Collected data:
====================
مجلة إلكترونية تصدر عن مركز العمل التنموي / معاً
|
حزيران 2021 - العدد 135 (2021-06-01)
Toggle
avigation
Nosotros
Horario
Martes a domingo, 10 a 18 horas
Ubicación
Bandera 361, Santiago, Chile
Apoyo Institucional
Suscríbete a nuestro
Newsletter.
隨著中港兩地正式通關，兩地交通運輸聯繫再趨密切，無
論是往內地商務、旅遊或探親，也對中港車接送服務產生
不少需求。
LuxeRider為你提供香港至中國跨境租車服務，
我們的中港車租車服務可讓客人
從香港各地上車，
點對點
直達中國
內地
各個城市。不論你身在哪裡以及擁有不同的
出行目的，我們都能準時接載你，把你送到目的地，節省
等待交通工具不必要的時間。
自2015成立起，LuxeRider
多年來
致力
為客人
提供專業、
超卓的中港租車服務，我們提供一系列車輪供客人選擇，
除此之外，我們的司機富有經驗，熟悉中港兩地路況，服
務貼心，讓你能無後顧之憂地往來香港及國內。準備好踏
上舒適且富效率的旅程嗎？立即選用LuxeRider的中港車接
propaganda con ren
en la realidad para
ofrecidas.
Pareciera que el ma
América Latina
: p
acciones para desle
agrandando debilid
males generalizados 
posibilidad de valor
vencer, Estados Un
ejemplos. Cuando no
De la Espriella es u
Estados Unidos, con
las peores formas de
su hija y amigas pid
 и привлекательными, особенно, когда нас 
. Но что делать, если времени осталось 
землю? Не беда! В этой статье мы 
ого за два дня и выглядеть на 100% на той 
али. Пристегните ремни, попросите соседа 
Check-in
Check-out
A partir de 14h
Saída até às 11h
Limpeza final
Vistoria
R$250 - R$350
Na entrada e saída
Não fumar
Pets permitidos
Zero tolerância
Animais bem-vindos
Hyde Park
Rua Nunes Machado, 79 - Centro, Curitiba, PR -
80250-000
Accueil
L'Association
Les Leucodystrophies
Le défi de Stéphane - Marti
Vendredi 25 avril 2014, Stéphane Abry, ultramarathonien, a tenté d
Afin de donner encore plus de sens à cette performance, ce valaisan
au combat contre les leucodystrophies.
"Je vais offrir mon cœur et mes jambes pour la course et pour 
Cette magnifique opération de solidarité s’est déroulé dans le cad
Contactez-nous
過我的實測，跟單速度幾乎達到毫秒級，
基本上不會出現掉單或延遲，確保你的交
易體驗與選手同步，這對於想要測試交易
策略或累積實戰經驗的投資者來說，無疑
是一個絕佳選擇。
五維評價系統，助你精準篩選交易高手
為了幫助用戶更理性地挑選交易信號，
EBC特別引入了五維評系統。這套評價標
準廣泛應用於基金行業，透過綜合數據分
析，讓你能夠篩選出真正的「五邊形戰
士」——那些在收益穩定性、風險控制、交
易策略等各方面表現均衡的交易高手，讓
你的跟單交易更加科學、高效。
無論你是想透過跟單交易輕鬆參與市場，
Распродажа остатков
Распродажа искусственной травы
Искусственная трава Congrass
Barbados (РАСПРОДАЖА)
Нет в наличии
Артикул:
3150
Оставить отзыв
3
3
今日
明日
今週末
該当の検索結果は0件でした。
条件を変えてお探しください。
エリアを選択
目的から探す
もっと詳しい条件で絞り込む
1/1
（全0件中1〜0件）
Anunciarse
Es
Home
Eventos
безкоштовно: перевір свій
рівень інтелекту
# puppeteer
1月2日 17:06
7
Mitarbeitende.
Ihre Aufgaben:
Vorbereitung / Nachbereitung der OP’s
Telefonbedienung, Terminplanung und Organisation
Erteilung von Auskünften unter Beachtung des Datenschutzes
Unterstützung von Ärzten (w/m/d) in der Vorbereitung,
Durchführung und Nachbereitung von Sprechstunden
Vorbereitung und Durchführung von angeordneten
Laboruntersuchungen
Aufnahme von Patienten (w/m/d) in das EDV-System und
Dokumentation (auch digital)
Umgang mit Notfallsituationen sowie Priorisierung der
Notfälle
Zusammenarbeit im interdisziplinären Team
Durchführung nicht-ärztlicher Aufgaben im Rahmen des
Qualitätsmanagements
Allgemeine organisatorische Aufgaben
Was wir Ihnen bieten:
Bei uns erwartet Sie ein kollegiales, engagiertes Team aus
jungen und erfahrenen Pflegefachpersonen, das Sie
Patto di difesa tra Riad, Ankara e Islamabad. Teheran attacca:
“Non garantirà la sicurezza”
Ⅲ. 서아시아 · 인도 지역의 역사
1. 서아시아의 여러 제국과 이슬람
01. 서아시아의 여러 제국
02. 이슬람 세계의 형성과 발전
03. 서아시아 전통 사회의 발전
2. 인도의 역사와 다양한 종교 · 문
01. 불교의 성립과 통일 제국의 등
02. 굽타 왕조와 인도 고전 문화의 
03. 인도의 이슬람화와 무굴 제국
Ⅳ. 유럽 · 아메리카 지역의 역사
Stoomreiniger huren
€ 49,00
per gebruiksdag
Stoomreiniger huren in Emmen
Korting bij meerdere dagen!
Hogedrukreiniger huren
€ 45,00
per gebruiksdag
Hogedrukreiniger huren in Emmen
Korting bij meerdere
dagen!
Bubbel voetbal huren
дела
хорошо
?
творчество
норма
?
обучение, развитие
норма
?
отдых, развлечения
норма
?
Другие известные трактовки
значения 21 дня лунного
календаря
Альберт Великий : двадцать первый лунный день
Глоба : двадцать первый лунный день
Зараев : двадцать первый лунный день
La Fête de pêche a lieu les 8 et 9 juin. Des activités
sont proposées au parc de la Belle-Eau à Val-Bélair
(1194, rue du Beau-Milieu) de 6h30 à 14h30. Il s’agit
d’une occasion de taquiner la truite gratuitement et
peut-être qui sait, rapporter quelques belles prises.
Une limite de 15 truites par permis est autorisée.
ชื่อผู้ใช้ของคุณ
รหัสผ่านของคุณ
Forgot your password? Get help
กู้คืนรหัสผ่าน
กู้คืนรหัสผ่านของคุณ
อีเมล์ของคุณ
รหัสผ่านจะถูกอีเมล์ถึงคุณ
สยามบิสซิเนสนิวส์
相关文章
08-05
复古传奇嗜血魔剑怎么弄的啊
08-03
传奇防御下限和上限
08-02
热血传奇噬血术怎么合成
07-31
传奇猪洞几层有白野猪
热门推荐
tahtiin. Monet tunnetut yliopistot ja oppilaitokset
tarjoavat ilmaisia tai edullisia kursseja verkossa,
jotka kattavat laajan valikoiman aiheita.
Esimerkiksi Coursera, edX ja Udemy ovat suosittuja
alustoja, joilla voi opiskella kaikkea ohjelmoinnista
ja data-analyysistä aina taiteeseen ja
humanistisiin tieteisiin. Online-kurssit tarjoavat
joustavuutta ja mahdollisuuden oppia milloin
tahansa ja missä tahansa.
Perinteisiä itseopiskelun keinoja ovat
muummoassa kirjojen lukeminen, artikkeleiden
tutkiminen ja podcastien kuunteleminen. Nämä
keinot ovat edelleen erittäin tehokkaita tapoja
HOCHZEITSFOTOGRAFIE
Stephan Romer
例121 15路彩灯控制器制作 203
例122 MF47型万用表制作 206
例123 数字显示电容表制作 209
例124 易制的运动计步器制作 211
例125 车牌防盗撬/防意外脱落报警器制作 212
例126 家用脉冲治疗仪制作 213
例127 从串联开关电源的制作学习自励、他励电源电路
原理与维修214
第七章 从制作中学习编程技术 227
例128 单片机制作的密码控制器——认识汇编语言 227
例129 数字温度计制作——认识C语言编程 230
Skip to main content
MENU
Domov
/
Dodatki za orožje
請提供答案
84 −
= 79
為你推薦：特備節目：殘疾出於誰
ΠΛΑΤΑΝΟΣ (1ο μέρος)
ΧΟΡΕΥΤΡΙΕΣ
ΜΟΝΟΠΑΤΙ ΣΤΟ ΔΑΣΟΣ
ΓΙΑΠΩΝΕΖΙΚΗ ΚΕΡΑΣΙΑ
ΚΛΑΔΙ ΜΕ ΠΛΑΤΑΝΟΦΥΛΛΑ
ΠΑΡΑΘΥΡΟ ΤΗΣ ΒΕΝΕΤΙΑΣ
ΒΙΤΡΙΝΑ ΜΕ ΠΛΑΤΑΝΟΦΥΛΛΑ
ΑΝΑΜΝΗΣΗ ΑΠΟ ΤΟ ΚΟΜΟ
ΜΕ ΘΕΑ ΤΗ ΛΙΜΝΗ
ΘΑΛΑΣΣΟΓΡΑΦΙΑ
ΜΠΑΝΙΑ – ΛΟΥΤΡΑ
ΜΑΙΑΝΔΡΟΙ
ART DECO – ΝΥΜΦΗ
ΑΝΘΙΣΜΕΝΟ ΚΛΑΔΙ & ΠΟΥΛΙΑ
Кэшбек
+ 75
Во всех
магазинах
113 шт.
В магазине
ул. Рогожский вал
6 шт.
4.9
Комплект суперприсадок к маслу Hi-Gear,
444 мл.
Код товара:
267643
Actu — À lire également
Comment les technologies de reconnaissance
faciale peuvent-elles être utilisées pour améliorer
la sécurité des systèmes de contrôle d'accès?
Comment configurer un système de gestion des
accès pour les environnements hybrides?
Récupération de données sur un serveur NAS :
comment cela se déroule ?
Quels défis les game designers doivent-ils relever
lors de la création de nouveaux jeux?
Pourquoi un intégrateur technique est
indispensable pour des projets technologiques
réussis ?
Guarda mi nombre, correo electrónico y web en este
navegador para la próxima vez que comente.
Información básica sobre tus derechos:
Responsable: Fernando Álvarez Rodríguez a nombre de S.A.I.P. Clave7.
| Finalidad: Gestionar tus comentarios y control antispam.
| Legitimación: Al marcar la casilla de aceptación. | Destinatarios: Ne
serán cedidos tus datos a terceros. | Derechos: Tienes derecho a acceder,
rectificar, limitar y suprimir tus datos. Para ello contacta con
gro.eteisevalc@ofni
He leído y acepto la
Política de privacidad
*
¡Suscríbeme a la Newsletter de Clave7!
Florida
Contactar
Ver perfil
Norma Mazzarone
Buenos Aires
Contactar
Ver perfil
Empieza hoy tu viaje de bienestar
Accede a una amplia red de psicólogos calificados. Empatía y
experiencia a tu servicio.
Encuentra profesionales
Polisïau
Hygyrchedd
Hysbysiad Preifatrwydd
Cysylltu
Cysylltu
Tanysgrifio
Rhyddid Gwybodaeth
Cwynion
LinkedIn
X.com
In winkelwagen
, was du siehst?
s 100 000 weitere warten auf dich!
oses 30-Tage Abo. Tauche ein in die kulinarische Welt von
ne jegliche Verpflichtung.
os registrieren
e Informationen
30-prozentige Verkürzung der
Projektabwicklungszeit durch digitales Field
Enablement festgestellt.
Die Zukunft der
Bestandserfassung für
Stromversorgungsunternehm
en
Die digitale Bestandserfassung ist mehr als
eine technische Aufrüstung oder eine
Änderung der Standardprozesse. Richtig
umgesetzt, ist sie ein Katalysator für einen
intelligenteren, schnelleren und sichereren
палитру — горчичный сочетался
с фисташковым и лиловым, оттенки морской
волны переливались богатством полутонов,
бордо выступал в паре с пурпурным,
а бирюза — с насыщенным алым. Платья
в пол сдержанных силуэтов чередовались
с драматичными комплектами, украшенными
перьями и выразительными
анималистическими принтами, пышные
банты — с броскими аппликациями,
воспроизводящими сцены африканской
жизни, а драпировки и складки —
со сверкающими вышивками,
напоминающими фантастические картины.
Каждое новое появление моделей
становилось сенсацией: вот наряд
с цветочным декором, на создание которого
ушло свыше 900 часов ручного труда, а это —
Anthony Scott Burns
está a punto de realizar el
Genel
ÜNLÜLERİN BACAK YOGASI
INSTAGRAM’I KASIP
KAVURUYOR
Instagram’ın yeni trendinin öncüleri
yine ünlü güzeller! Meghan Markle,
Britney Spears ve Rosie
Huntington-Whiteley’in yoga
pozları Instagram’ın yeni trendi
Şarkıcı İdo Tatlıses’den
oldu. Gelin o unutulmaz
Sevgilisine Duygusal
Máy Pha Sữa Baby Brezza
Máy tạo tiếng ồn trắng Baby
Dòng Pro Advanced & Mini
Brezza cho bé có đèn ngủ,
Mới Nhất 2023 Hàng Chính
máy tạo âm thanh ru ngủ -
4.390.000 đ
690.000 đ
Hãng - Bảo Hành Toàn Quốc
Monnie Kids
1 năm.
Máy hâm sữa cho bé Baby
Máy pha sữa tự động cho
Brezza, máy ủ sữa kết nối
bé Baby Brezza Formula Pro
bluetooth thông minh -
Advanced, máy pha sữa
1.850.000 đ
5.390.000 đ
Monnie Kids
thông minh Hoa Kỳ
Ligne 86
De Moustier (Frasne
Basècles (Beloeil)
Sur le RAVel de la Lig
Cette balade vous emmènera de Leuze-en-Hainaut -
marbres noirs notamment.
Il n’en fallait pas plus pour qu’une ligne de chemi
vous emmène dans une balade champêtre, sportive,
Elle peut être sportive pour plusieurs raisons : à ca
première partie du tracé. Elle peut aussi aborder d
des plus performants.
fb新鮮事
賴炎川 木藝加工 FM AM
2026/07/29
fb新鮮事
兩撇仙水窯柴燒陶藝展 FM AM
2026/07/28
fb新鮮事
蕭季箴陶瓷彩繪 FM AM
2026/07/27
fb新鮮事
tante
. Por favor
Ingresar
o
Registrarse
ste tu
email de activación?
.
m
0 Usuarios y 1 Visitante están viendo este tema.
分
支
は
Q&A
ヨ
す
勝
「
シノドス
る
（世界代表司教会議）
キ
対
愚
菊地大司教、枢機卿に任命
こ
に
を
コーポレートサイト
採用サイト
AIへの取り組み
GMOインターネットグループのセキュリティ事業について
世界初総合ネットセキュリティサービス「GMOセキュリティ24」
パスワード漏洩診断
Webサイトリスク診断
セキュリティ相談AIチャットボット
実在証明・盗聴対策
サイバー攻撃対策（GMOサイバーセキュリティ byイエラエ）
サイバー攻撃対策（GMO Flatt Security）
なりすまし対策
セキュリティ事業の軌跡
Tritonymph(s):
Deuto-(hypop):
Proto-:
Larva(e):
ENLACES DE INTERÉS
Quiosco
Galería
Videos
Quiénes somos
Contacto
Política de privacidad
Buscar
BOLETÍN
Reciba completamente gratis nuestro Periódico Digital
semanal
====================
Brief: The lines to retype run from the start of the entries through the line containing "LuxeRider為你提供香港至中國跨境租車服務，"; reproduce them exactly and add nothing.

Answer box:
مجلة إلكترونية تصدر عن مركز العمل التنموي / معاً
|
حزيران 2021 - العدد 135 (2021-06-01)
Toggle
avigation
Nosotros
Horario
Martes a domingo, 10 a 18 horas
Ubicación
Bandera 361, Santiago, Chile
Apoyo Institucional
Suscríbete a nuestro
Newsletter.
隨著中港兩地正式通關，兩地交通運輸聯繫再趨密切，無
論是往內地商務、旅遊或探親，也對中港車接送服務產生
不少需求。
LuxeRider為你提供香港至中國跨境租車服務，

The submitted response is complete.